Just weeks after the nation’s two largest retailers each closed the books on record annual results and had begun to square off on new market-share fights in key categories like apparel and groceries, Amazon and Walmart have found themselves facing a new set of challenges: labor and delivery.
In this week’s Whole Paycheck report we look at the confluence of events happening to each company and how their ongoing competition is actually complicating their shared goal of getting more products to more people more quickly.
‘BAmazon’ Battle
It seems like only yesterday that Amazon and Walmart were basking in the glow of 2020’s record sales, fueled by rising consumer demand, changing shopping habits, three rounds of stimulus checks and rising hopes that the country was getting ahead of the pandemic.
While Amazon has long sought to maintain the union-free status of its 800,000 U.S. employees, the company is facing its most difficult test yet as close to 6,000 workers at its warehouse in Bessemer, Alabama prepare to vote on whether or not to unionize in a faceoff that has been dubbed “BAmazon.”
As much as Amazon has tried to diffuse the labor issue discreetly, a steady stream of comments and pro-union support from the White House on down have made that nearly impossible.
“Solidarity from around the world is rolling in for BAmazon union workers,” the Retail, Wholesale and Department Store Union website declared. “Workers around the world are standing shoulder to shoulder with workers in Bessemer, Alabama fighting to bring the first union to an Amazon Fulfillment Center in the United States.”
If the labor dispute was confined to just one location that would be one thing, but Amazon has 110 fulfillment centers in the U.S. and 185 overseas, a scenario The Wall Street Journal characterized as growing pressure from the U.S. and Europe that suggests the eCommerce giant’s union battles will continue.
An Amazon spokeswoman told the Journal that the company “already offers what unions are requesting for employees: industry-leading pay, comprehensive benefits and opportunities for career growth.”
Employees at the Bessemer facility have to mail in their ballots by March 29, but whatever the outcome this labor fight will not be over, nor be limited to Amazon.
DoorDash Drivers Dish Walmart
A simple internal DoorDash survey asking its drivers how they felt about the company’s new delivery partnership with Walmart came back with a simple but conclusive response: not much.
According to a Reuters report, the drivers were less than thrilled with the weight of some Walmart orders, as well as the wait to pick them up. In addition, the survey found that compared to the primary food delivery business, Walmart customers may not be the best tippers either.

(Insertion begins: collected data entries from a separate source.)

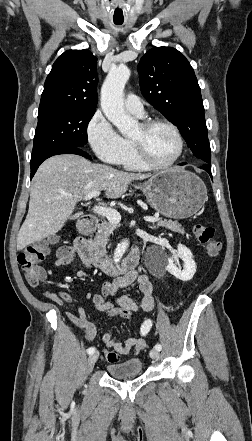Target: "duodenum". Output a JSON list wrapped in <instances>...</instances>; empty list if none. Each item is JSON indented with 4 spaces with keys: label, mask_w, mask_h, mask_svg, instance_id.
Returning a JSON list of instances; mask_svg holds the SVG:
<instances>
[{
    "label": "duodenum",
    "mask_w": 252,
    "mask_h": 441,
    "mask_svg": "<svg viewBox=\"0 0 252 441\" xmlns=\"http://www.w3.org/2000/svg\"><path fill=\"white\" fill-rule=\"evenodd\" d=\"M98 222L99 220L96 216L88 215L79 226L80 235L75 239L74 247L82 261L85 264L97 266L110 276L133 271L139 259L138 249H134L122 263L116 264L112 260L103 257L94 243L86 237L98 225Z\"/></svg>",
    "instance_id": "duodenum-1"
}]
</instances>
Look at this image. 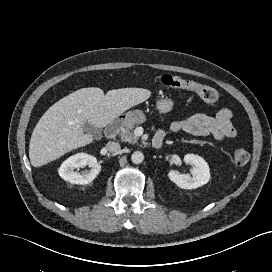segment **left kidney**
Returning <instances> with one entry per match:
<instances>
[{"label": "left kidney", "instance_id": "5707ae66", "mask_svg": "<svg viewBox=\"0 0 272 272\" xmlns=\"http://www.w3.org/2000/svg\"><path fill=\"white\" fill-rule=\"evenodd\" d=\"M186 164H193V177L189 174H181L178 171L170 170L169 179L182 189H196L207 184L210 180V169L208 163L200 156L186 154L184 156Z\"/></svg>", "mask_w": 272, "mask_h": 272}]
</instances>
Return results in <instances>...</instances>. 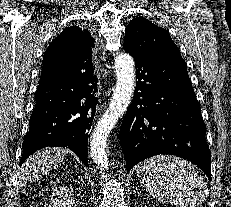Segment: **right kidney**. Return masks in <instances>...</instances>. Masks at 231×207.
<instances>
[{"label":"right kidney","mask_w":231,"mask_h":207,"mask_svg":"<svg viewBox=\"0 0 231 207\" xmlns=\"http://www.w3.org/2000/svg\"><path fill=\"white\" fill-rule=\"evenodd\" d=\"M73 193L67 188H62L52 194L51 201L48 207H73Z\"/></svg>","instance_id":"obj_1"}]
</instances>
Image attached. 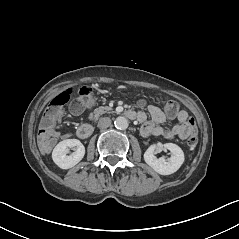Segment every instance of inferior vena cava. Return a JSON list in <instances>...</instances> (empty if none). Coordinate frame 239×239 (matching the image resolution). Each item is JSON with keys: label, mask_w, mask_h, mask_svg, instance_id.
I'll return each mask as SVG.
<instances>
[{"label": "inferior vena cava", "mask_w": 239, "mask_h": 239, "mask_svg": "<svg viewBox=\"0 0 239 239\" xmlns=\"http://www.w3.org/2000/svg\"><path fill=\"white\" fill-rule=\"evenodd\" d=\"M111 125V119L109 117L100 118L98 121L99 128H108Z\"/></svg>", "instance_id": "1"}]
</instances>
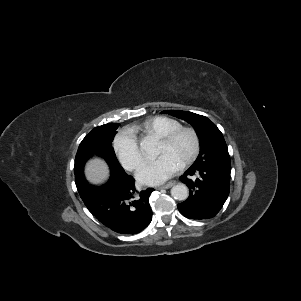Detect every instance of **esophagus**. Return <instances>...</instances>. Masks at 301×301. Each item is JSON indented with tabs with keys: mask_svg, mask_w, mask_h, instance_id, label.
<instances>
[{
	"mask_svg": "<svg viewBox=\"0 0 301 301\" xmlns=\"http://www.w3.org/2000/svg\"><path fill=\"white\" fill-rule=\"evenodd\" d=\"M175 184H176V181L175 180H171L168 183H166L165 185L157 187V189H168V188L172 187Z\"/></svg>",
	"mask_w": 301,
	"mask_h": 301,
	"instance_id": "esophagus-1",
	"label": "esophagus"
}]
</instances>
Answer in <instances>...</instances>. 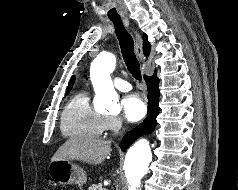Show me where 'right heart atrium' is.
<instances>
[{"label":"right heart atrium","instance_id":"right-heart-atrium-1","mask_svg":"<svg viewBox=\"0 0 238 190\" xmlns=\"http://www.w3.org/2000/svg\"><path fill=\"white\" fill-rule=\"evenodd\" d=\"M122 126L121 120L116 116L106 117V130L117 131Z\"/></svg>","mask_w":238,"mask_h":190}]
</instances>
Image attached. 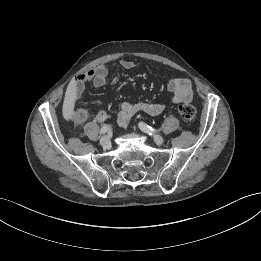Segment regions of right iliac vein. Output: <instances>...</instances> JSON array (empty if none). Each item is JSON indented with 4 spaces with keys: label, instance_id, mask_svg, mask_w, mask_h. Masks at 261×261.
Listing matches in <instances>:
<instances>
[{
    "label": "right iliac vein",
    "instance_id": "right-iliac-vein-1",
    "mask_svg": "<svg viewBox=\"0 0 261 261\" xmlns=\"http://www.w3.org/2000/svg\"><path fill=\"white\" fill-rule=\"evenodd\" d=\"M100 145L104 148H108L110 146V139L108 136H103L100 139Z\"/></svg>",
    "mask_w": 261,
    "mask_h": 261
}]
</instances>
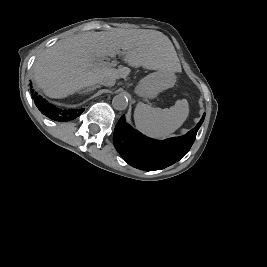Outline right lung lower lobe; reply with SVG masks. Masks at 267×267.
I'll return each instance as SVG.
<instances>
[{
  "label": "right lung lower lobe",
  "instance_id": "98d812e1",
  "mask_svg": "<svg viewBox=\"0 0 267 267\" xmlns=\"http://www.w3.org/2000/svg\"><path fill=\"white\" fill-rule=\"evenodd\" d=\"M33 92V91H32ZM34 102L38 109L47 117L55 121H69L78 117L84 109L80 110H62L49 104L40 96L33 95Z\"/></svg>",
  "mask_w": 267,
  "mask_h": 267
}]
</instances>
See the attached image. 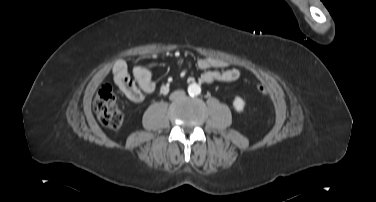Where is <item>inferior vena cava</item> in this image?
Masks as SVG:
<instances>
[{"mask_svg": "<svg viewBox=\"0 0 376 202\" xmlns=\"http://www.w3.org/2000/svg\"><path fill=\"white\" fill-rule=\"evenodd\" d=\"M185 95V92L183 90L175 91L170 95V99L174 100L176 98H181Z\"/></svg>", "mask_w": 376, "mask_h": 202, "instance_id": "602c4592", "label": "inferior vena cava"}]
</instances>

Driver Kat Ensey, who is 53 and stands 5’ 2” tall, told Reuters of the time she hauled 13, 30-pound bags of soil from her car to a customer’s back patio and earned $4 from DoorDash and nothing from the customer.
Walmart had already severed ties with Uber and Lyft and has been adding DoorDash and other delivery services to its roster as it continues to ramp up its 6-month-old Walmart+ service that is seen by the company as crucial in its fight to match Amazon.
The problem is that this “final mile frenzy,” in which seemingly every business and product is now offering same-day — or faster — delivery to win business, has seen one of the most important parts of the process getting outsourced.
It also doesn’t help that the delivery industry itself is struggling to keep up, and the ability to find and retain reliable riders and drivers is proving to be difficult, especially since they usually are contracted workers who receive few to no benefits.
The growing imbalance within the delivery business was on display in another venue this week as the Amazon-backed U.K.-based Deliveroo set a $12 billion valuation for its upcoming initial public offering (IPO). Notably, some of the money-losing startup’s 50,000 couriers have threatened to strike if they’re not given greater job protection and benefits.
But it is not just disgruntled workers. Some of the U.K.’s largest and most influential investment firms have also entered the fray, saying they would not take part in the year’s largest IPO, despite the favorable economics for the delivery business.
“We’re looking to invest in businesses that aren’t just profitable, but are sustainable, [and] employee rights and engagement are an important part of that,” Aberdeen Head of U.K. Equities Andrew Millington told Bloomberg.
If there is a silver lining for Walmart in all of this it might be that the delivery problem is happening early on in the ramp-up phase of its new subscription-based home delivery offering.
And if the DoorDash deal doesn’t work out, there’s always goPuff, the Philly-based delivery service that does business in 650 cities and just announced a $1 billion fundraise which valued it at about $9 billion.